Private Jetting Davos Gives Lip Service to Inequality


Dealbook reported:

David Rubenstein, co-founder and co-chief executive of the Carlyle Group
Bullish on: the United States dollar, China, investing in Japan.
Oil prices: “Will stay low for a while.”
Concerned about: European banks holding Russian debt. “They could struggle again if Russia can’t pay off that debt.”
Other thoughts on energy: Renewables will take a hit from the oil price decline.
Regulation: He’s not complaining as it has been a major boon for his business, including its foray into lending.
Unintended consequence of regulation: Most creative minds in finance don’t go to banks anymore. “They go to hedge funds and private equity where they are more adequately rewarded.”

CNBC gave the following Davos update:

Inequality was a major topic on Wednesday, the first formal day of the WEF.

"We have a big problem in the United States," David Rubenstein, co-founder of private equity heavyweight Carlyle Group, said during a panel discussion on economic growth.
"If our GDP growth is 3.5 percent, that sounds great—corporate profits are terrific, stock prices are high—but what about the people left behind?" asked Rubenstein, himself a billionaire. 

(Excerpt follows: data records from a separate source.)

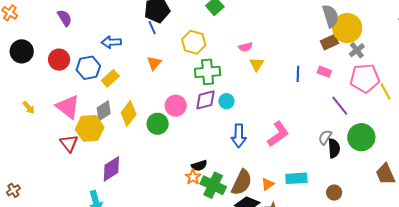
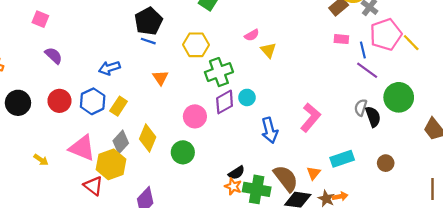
blue line: (152, 28) -> (148, 41), turned -32
blue line: (298, 74) -> (363, 50), moved
green circle: (158, 124) -> (183, 152), moved
brown semicircle: (242, 182) -> (286, 178), turned -48

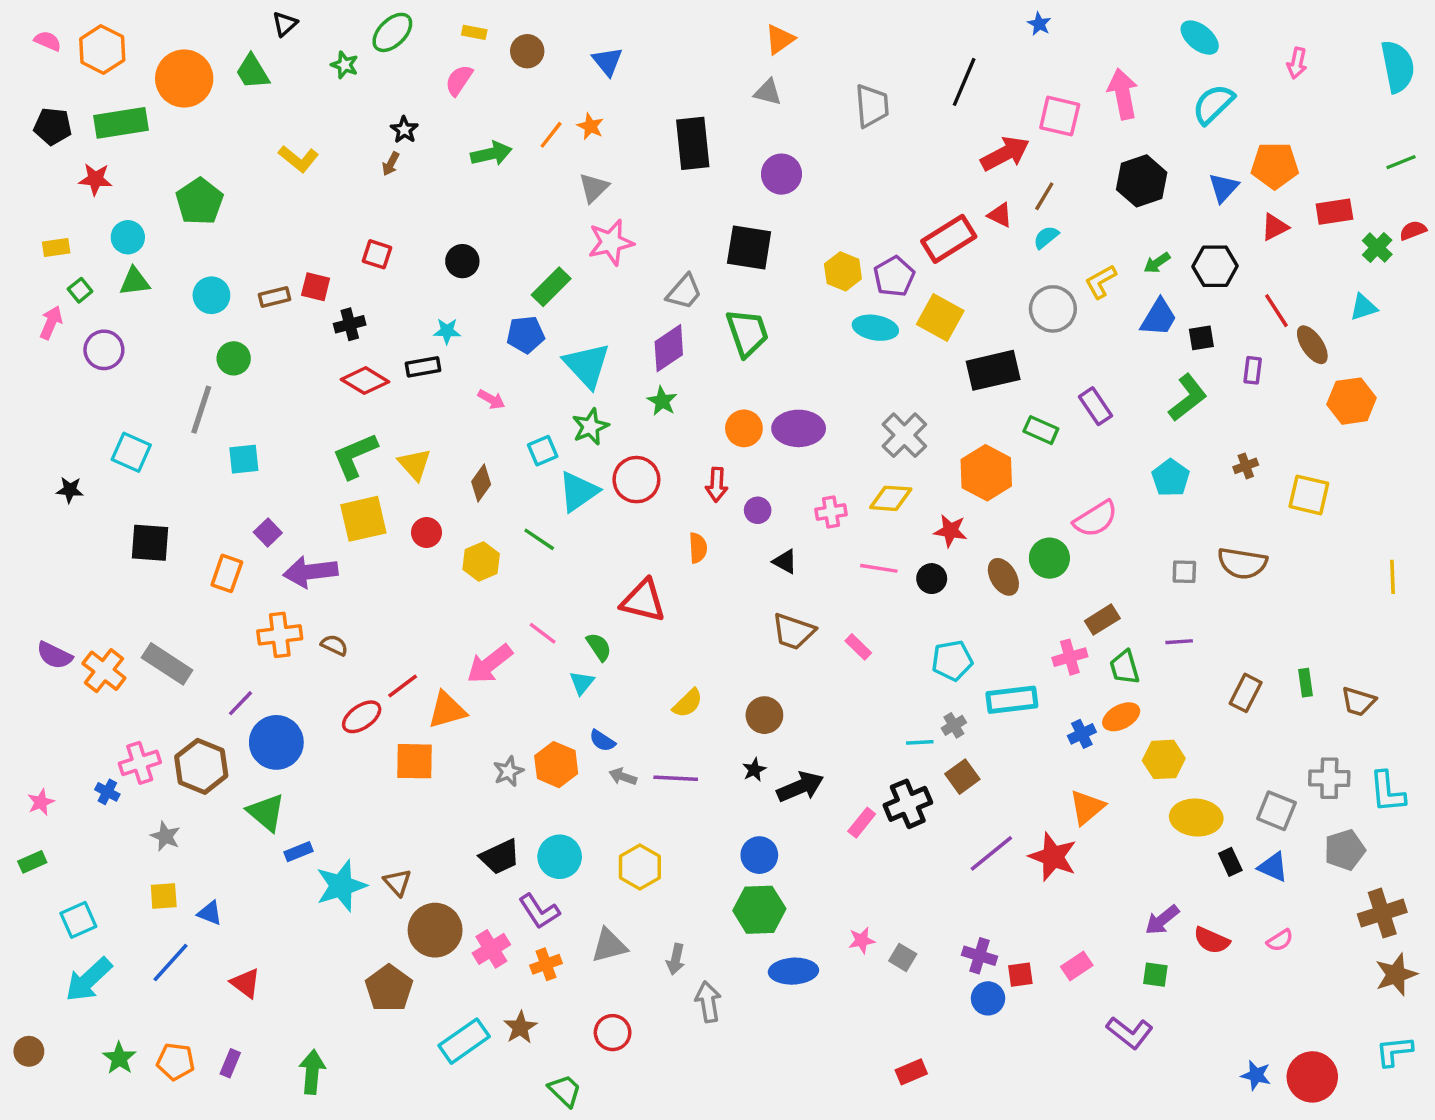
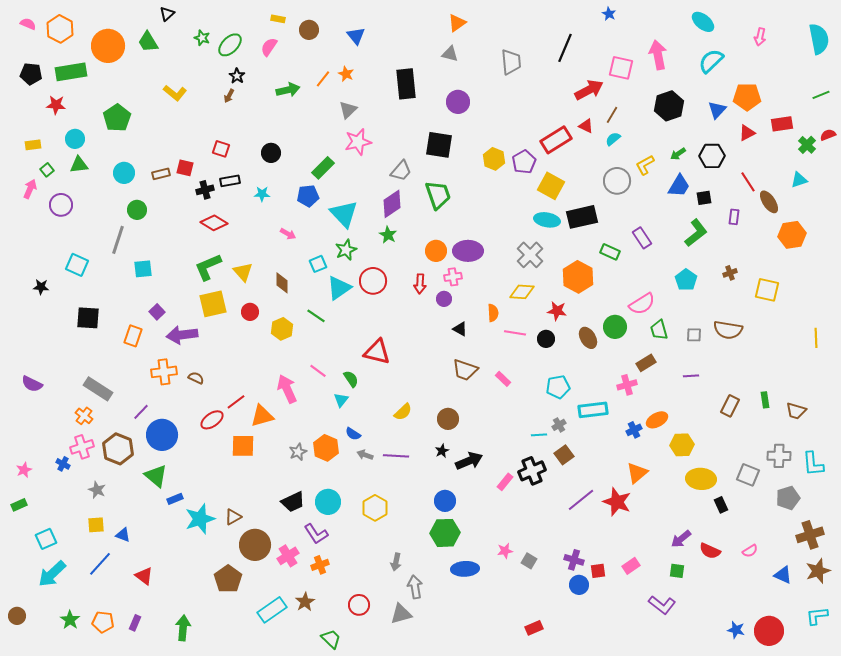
green ellipse: (392, 32) -> (230, 45), moved
cyan ellipse: (875, 328) -> (547, 220), moved
black rectangle: (423, 367) -> (230, 181), moved
brown diamond: (481, 483) -> (282, 283), turned -35
pink cross: (831, 512) -> (453, 277), moved
orange semicircle: (698, 548) -> (493, 313), moved
pink arrow: (490, 664) -> (287, 389), turned 104
green trapezoid: (1125, 667) -> (659, 330), moved
orange cross: (104, 671) -> (84, 416), moved, size x0.7
blue triangle: (1273, 867) -> (783, 575), moved
brown triangle: (397, 882) -> (233, 517), turned 42
gray triangle: (609, 946) -> (401, 614), moved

Former Clinton Treasury Secretary Larry Summers told CNBC on Wednesday that middle-class incomes have not kept pace with the economic recovery.
Growth needs to be equally distributed, Summers said, "so we have a 'race to the top' rather than 'race to the bottom' when it comes to questions like taxation and regulation." 

"The middle class has to increase its wealth and we have to get better jobs, and it's going to have to be done, among other ways, through education," Blackstone Group head Stephen Schwarzman said on CNBC.

"We all have different views as to what level is the most important for education," the billionaire private equity boss added. "I think you have to start at the beginning, and you also can take enormous steps that can take people of very low income and get them to perform at very high levels." 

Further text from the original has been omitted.